ー設計図から切り離せそうだったからな。設計図情報と視覚情報を照合した結果変異はなかった。爆弾は座席にはないと判断した。そこでとりあえず客の座る部分を切り離しただけだ。爆弾がある部分はどこかへ走り去っていったからそっちでどうにかしてくれ。

ーはあああ!??


 キドラの同僚が叫ぶのと同時に、呆気にとられていた放送局員が慌てたように放送を開始していた。


           ◇


「あー。脳内通知開いたらまたキドラかよー。」

「No押せばよかった! 見なきゃよかった! くそ!記憶削除してぇ!」

「馬鹿ね!規律として脳内記憶はいじったらダメよ!」

「わかっとるわ!俺の真意を確認してから言え!」


 キドラが所属するTP協会はもちろん、全国のTP協会もまた、新幹線の話題で盛り上がっていた。

 キドラとは別のチームでも、キドラの話題は組員たちの刺激となっていた。関心、嫉妬、呆れ、いろんな感情がキドラに関しては生まれる彼らもまたTPの一員であり、TPの規律は守らねばならない。嫌な記憶や感情も下手にアクセスせず、また、むやみに精神を乱してはならない、との規律に必死にしがみつきながらも、彼らの口から恨ましげな感想が出るのは常のことだった。


『おい。くだらぬことでいちいち騒ぐな。』


 悔しがる声や感嘆の声が響き渡る中、無機質な音声が響き渡った。TPたちが声のした方を振り返ると、大きなパソコン上で、派手な身なりをした男のアバターがゆらゆら揺れている。彼こそ、日本最強のTPと言われる男だった。


『問のキドラはいるか?』


 男が画面越しからキョロキョロと辺りを見渡す。キドラの姿を探しているその男こそ、かつてTP内で最強と唱われた男だった。今やその肩書きはキドラに譲ることになったが、それでもその最強の男の存在はTP内部では広く知られていた。

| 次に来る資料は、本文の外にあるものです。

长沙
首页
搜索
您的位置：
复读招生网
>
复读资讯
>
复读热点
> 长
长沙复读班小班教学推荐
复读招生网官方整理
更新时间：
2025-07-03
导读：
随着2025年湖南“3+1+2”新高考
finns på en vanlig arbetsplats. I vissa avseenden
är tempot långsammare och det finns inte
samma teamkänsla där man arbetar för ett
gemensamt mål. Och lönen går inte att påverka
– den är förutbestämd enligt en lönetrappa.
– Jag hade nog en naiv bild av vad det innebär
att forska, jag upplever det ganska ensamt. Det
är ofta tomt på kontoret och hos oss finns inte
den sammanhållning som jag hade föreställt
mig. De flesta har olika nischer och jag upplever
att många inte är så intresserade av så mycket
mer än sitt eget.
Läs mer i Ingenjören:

 その最強の男には今や肉体(機体)がなかった。サイボーグとはいっても、この時代はまだ電子脳は実用化されていないため、あくまで脳は細胞でできていることが前提である。もし、なんらかの場合サイボーグの体と一緒に脳がやられたとしたら、それは生身の死を表すと同時に、電子体としての生誕を意味する。すなわち、生身の体のときに取っておいた記憶のバックデータを元に、第二の人生をコンピューター上で生きることになるのだ。それは、完全な電子回路が脳を再現するようになるまで、変わらないだろう。『はやく、肉体がほしい』と画面上の男がつぶやいた。

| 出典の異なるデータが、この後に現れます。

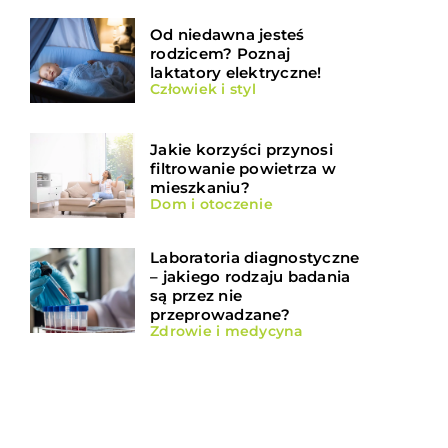
Od niedawna jesteś
rodzicem? Poznaj
laktatory elektryczne!
Człowiek i styl
Jakie korzyści przynosi
filtrowanie powietrza w
mieszkaniu?
Dom i otoczenie
Laboratoria diagnostyczne
– jakiego rodzaju badania
są przez nie
przeprowadzane?
Zdrowie i medycyna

 それに同情したようにTPの数名が画面を見つめる。画面上で生きる男の元には複数のチームからアクセス中の表示があった。

 だが、肝心の「問」が見当たらない。


『いないだと? 俺が最強のときはめちゃくちゃ尊敬の眼差しを向けてきたくせに。最強じゃなくなったら用済みなのか?』


 画面上で男がしゃべると、その横に『寂』の文字が現れる。厳つい男の横にその感情である『寂』の文字が現れるのを、TPたちがひきつった顔で見つめていた。

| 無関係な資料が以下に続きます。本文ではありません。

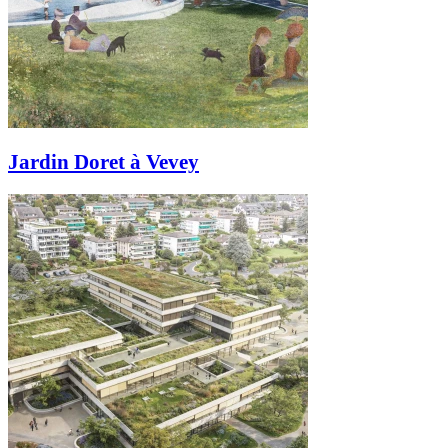
Jardin Doret à Vevey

 余計な感想が筒抜けにならないよう、脳が直感的に感想を抱く前に一人の男が慌てて口を開いた。


「問は受諾を拒否してるんですかね。強制に切り替えますか?」


 一人の男の言葉に画面越しから男が了解すると、さっそく彼らのいる部屋のモニターに、「問」のモニターがつながった。


「もしもし!」

「はいはい。全く、またかい……」

「お宅のヒーローはどこだ?」

「キドラでしょ。今スリープモードなんすよ」

「おい、聞いたぞ。あいつ高速で走る新幹線をうまく乗客の座る部分だけ切り離したんだってな」

「いや、サイボーグてそこまでできるのかよ!」


 一人の男の言葉に沈黙が訪れた。もちろん、そんな高等なことは、いくらサイボーグやテクノロジーが発達した現在でも実質不可能だ。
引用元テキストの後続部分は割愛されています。